Exercise description:
From the line with "Karmik ceza, hem" to the line with "koşullarını oluşturmaktır.", retype every line exactly, including those two, and leave out the rest of the data below.

Materials provided:
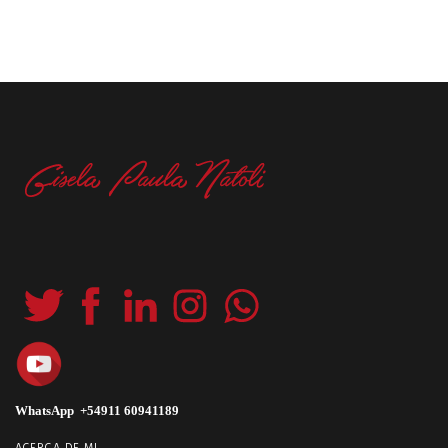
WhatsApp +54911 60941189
* * *
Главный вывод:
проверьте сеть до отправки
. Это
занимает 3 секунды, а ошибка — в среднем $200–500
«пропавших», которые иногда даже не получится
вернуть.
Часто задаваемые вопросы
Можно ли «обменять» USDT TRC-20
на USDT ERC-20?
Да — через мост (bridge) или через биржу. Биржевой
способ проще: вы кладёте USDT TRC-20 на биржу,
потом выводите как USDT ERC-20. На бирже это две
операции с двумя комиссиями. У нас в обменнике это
---
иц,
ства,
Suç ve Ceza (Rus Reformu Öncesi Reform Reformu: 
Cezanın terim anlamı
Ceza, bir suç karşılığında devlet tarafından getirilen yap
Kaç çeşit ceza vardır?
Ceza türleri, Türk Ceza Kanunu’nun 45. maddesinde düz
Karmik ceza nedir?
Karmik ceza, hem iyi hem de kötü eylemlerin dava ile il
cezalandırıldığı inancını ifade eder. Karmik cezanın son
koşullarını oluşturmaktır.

Written answer:
Karmik ceza, hem iyi hem de kötü eylemlerin dava ile il
cezalandırıldığı inancını ifade eder. Karmik cezanın son
koşullarını oluşturmaktır.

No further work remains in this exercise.